Un film racconta con leggerezza la delicata fase della menopausa. E invita a non arrendersi alle difficoltà e al tempo che passa

Arriva un giorno in cui una donna si sente improvvisamente “vecchia”. Un giorno in cui l’amore sfiorisce, i figli sono grandi, il corpo è una pentola a pressione pronta a scoppiare in ogni istante. Un giorno in cui diventa invisibile al mondo e persino le porte automatiche al supermercato non si aprono quando arriva lei. È quello che capita a Aurore (che ha il volto e la voce di Agnès Jaoui), protagonista del film “50 primavere” di Blandine Lenoir, attrice e cineasta che di anni ne ha 45 ma è bravissima a raccontare, con ironia e delicatezza, il tema della menopausa (e molto di più).

Invecchiare o rinascere?

Aurore è arrivata ai suoi cinquanta piuttosto provata: nel fisico - in preda a vampate di calore e sbalzi di umore continui - e nell’esperienza del matrimonio, che è affondato nel divorzio e le ha lasciato due figlie ormai grandi (una sta per diventare a sua volta mamma, l’altra è pronta a sacrificare tutto per seguire il fidanzato all’estero). Ma non è tutto, perché la protagonista si ritrova improvvisamente disoccupata, alle prese con colloqui estenuati, capi assurdi, lavoretti trovati e subito persi. «Voi bianchi scoprite la discriminazione solo invecchiando», le dice con disarmante lucidità una collega straniera, che aggiunge poi la sua ricetta per un mondo migliore: «Bisogna identificare le oppressioni di vario genere e fare fronte comune per l’uguaglianza».

Un invito che Aurore fa suo. Senza enfatizzare i problemi in chiave femminista o demonizzare “il maschio”, si appoggia a se stessa, alla migliore amica, alle figlie. E finisce per trovare lavoro e conforto in una comune solidale di donne, che hanno messo insieme soldi e affetti per non vivere da sole. Proprio qui una saggia e ancora arzilla signora le consiglia di lasciarsi alla spalle «l’idea di non essere più produttiva sessualmente» e di continuare a vivere con coraggio. Inizia così una rinascita che la porterà a una nuova consapevolezza e addirittura all’amore.

Un'età senza raffigurazione

«Il film affronta un cambiamento importante che riguarda prima o poi tutte le donne, un cambiamento di cui ancora si parla pochissimo - ha spiegato l’attrice Agnès Jaoui -. L’enormità di questa fase si percepisce in ogni cosa», in primis nello sguardo degli uomini ma in generale in quello di tutta la società. 

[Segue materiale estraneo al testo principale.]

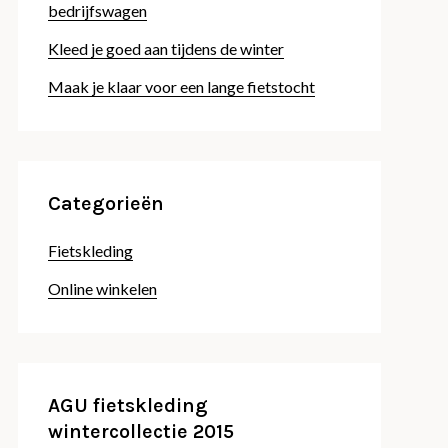
bedrijfswagen
Kleed je goed aan tijdens de winter
Maak je klaar voor een lange fietstocht
Categorieën
Fietskleding
Online winkelen
AGU fietskleding
wintercollectie 2015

«Spesso - prosegue - mi arrivano sceneggiature in cui l'età del mio personaggio è 49 anni, quasi si avesse paura anche solo a scrivere un numero in più». Concorde anche la regista, che ha rivelato come l’idea del film sia nata proprio dalla sua esperienza personale: «Mi avvicinavo ai quarant'anni con grande ansia, senza capire la ragione per cui avevo così tanta paura di invecchiare dal momento che i miei amici maschi non condividevano la mia inquietudine. Nel giro di breve tempo, mi sono resa conto che le donne sulla cinquantina non sono affatto rappresentate nel cinema.

Come si fa a desiderare di raggiungere un'età che non trova una raffigurazione? Ho avuto voglia di rendere loro omaggio, di far nascere in loro – e in me stessa – il desiderio di invecchiare». Al desiderio di invecchiare, nel film, si aggiunge l’invito a non arrendersi, anche quando le sfide e i contesti cambiano. Perché, come racconta questo ritratto a 360° gradi della vita femminile, ogni nuova fase, che sia la maternità o la menopausa, la perdita del lavoro o di un amore, mette in crisi. Solo facendo fronte comune, affidandosi a chi ci è già passato e credendo in se stessi si può affrontare quella “maledetta primavera”. E sperare così “di innamorarsi ancora”.